SFL developed the structure, thermal, on-board computers and telemetry & command systems, along with the ground stations, and directed the spacecraft integration and test effort. Led by Dr. Robert E. Zee, SFL played a critical role in the launch campaign, commissioning and operation of the satellite. SFL received direct mentoring from AMSAT North America (AMSAT-NA), with support from AeroAstro.

In affiliation with AMSAT-NA, the design approach used in AMSAT’s Microsat series of satellites was adapted for use by MOST. SFL also established facilities to support the development of microspace missions, such as computing facilities, assembly, integration and test facilities, three-axis motion table for attitude control testing, microsatellite simulators, thermal cycle and vacuum chambers, clean room, and ground stations to operate these missions.

Three ground stations in Toronto, Vancouver and Vienna are used to download data from MOST. The primary control station is in Toronto, while the secondary stations (Vancouver and Vienna) are controlled and coordinated over the Internet. Although the basic mission can be accomplished with just one ground station, additional science data can be acquired using the secondary stations.

The stations used for MOST communications are based on an amateur radio core station operating at VHF and UHF frequencies. They are upgraded with S-band transverters and BPSK transceivers connected to a 2-m parabolic antenna (downlink) and a 45-element loop yagi (uplink). The antennas are mounted on a heavy-duty, precisely controlled rotator located atop a 20-foot tower.

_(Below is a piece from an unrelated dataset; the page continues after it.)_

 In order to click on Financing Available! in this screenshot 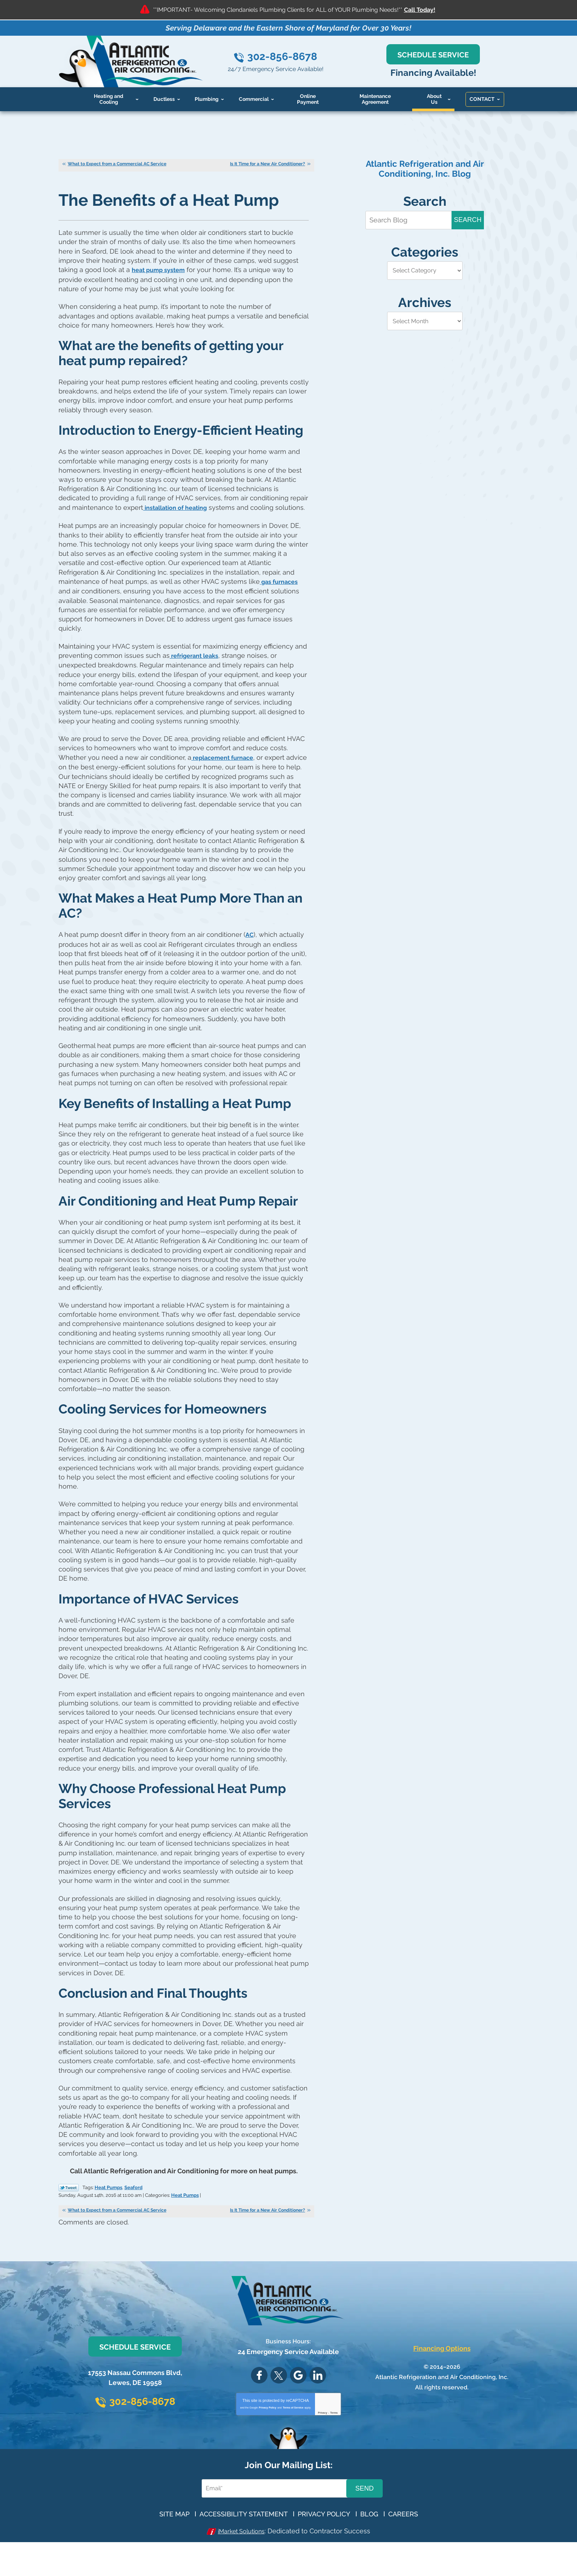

 Until recently, performing optical astronomy experiments from a low-cost microsatellite (mass < 100 kg) was considered infeasible because of the poor pointing possible from a platform with such small inertia (approx. ± 2°). In 1997, anticipating new microsat attitude control technology, a team of astronomers and aerospace engineers first proposed to the Canadian Space Agency (CSA) a project to obtain astronomical photometry of unprecedented precision from a microsatellite. In the next year, MOST (Microvariablity and Oscillations of STars / Microvariabilité et Oscillations STellaire) was selected to be Canada’s first science microsat, as part of the CSA Small Payloads Program. Additional funding was provided by the Ontario Research and Development Challenge Fund, the Natural Sciences and Engineering Reseach Council (NSERC), the Ontario Centre for Research in Earth and Space Technology and the Universities of Toronto, British Columbia and Vienna.

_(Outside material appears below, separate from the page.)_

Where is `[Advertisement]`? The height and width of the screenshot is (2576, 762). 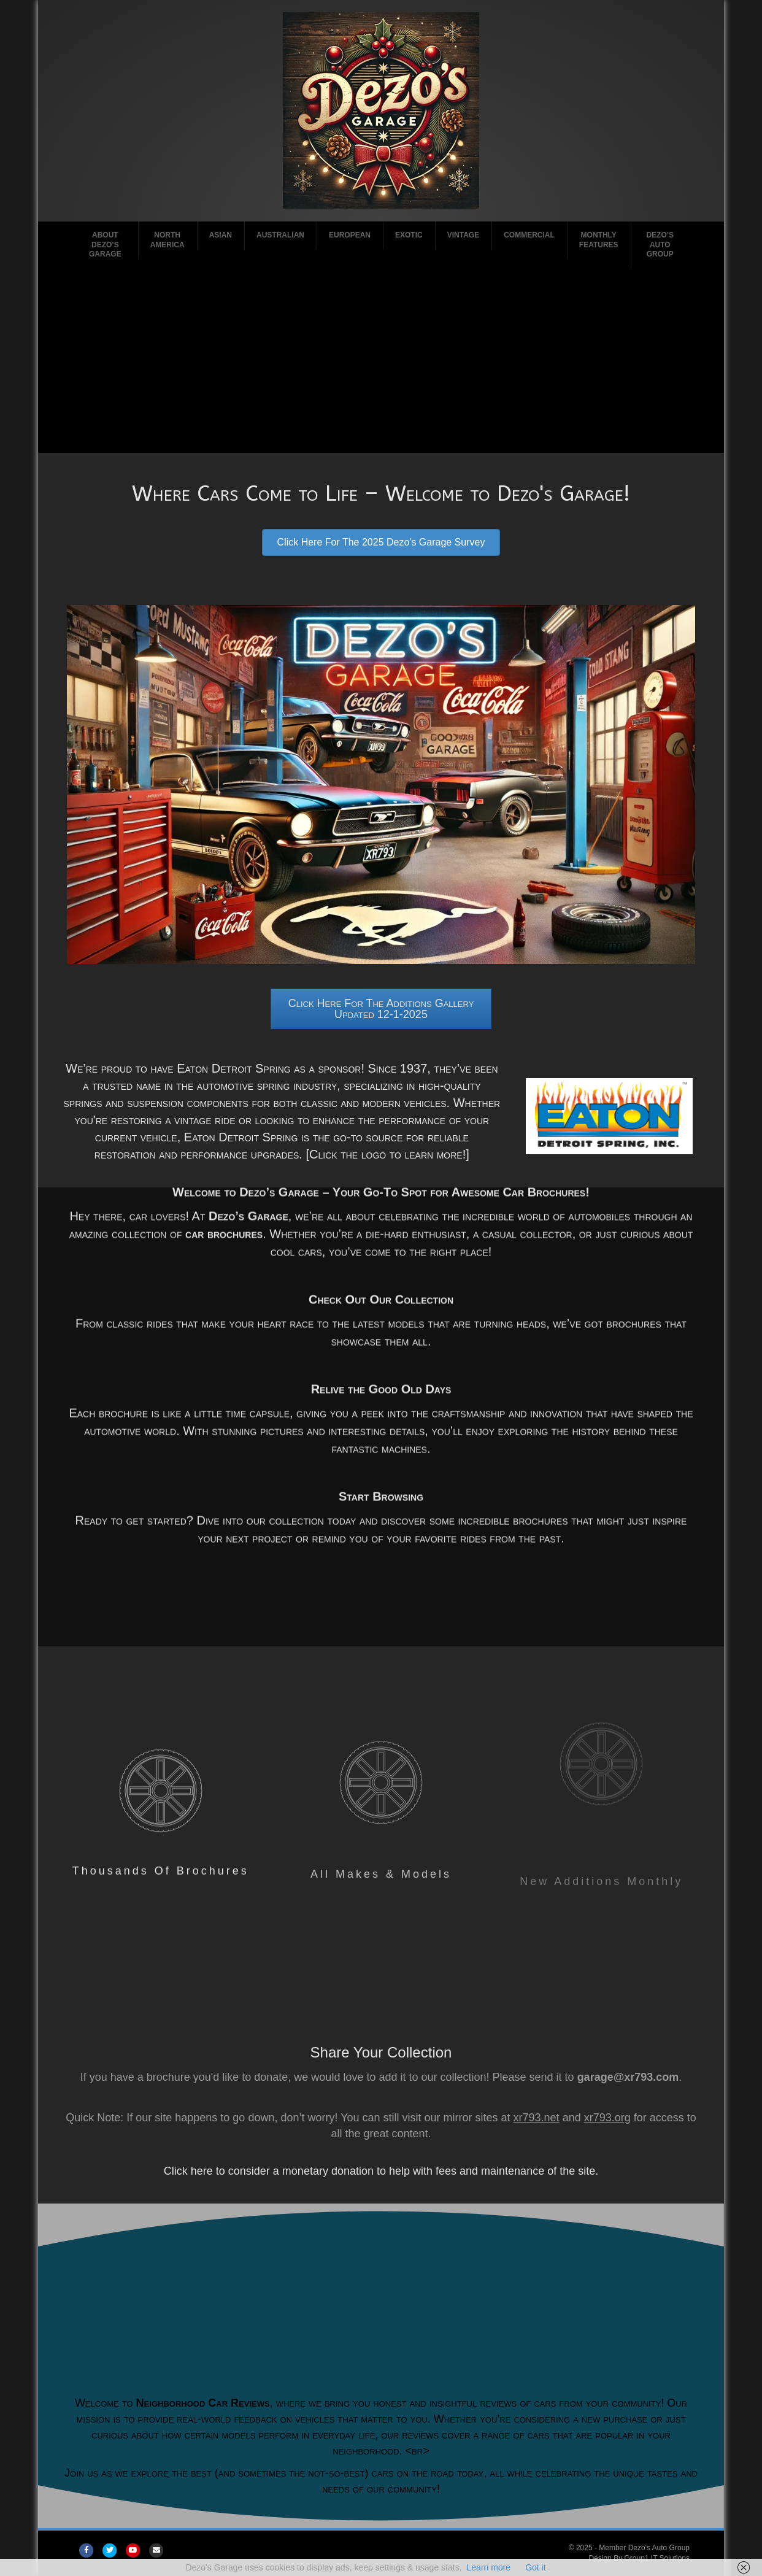 [Advertisement] is located at coordinates (381, 361).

This science team led by Professor Jaymie Matthews of the Department of Physics and Astronomy at the University of British Columbia (UBC) developed the mission’s detailed science requirements, as well as new theoretical stellar models to exploit photometric data whose precision is two orders of magnitude better than what has been possible from the ground.

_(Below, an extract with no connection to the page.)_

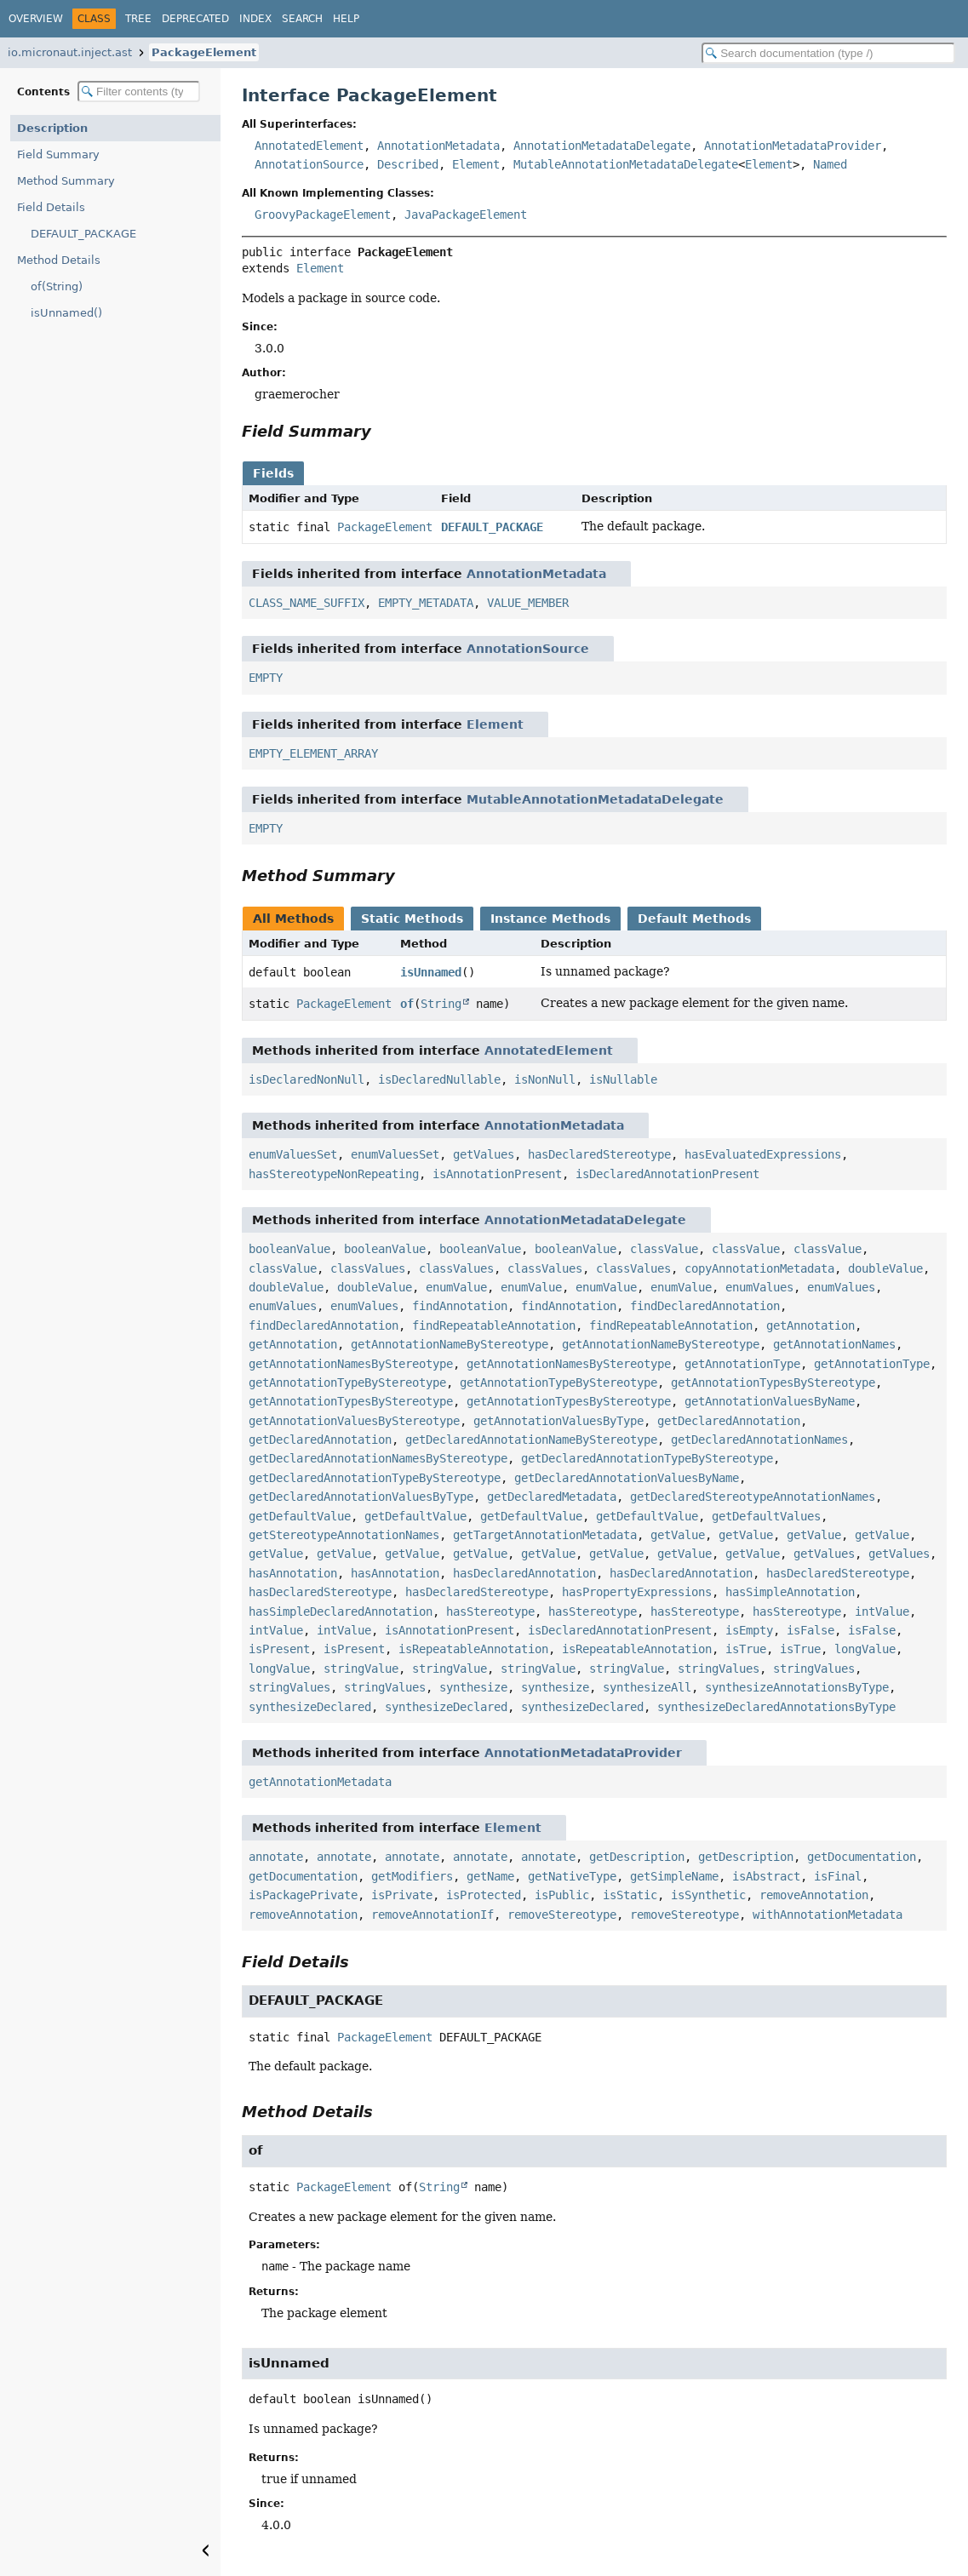 This screenshot has height=2576, width=968. Describe the element at coordinates (667, 1174) in the screenshot. I see `isDeclaredAnnotationPresent` at that location.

Dr. Matthews also led a team of optical, mechanical and electronics engineers at UBC responsible for the design and construction of the instrument, with assistance of the Ontario Centre for Earth and Environmental Technologies (ETech), which has expertise in structural design and instrument testing.

MOST is the first instrument in history capable of detecting these signals and giving direct information about the atmospheres of these mysterious worlds. At the same time, data on the oscillations of the parent stars specify the ages of these stellar/planetary systems – an important test of models of how these planets formed and evolved.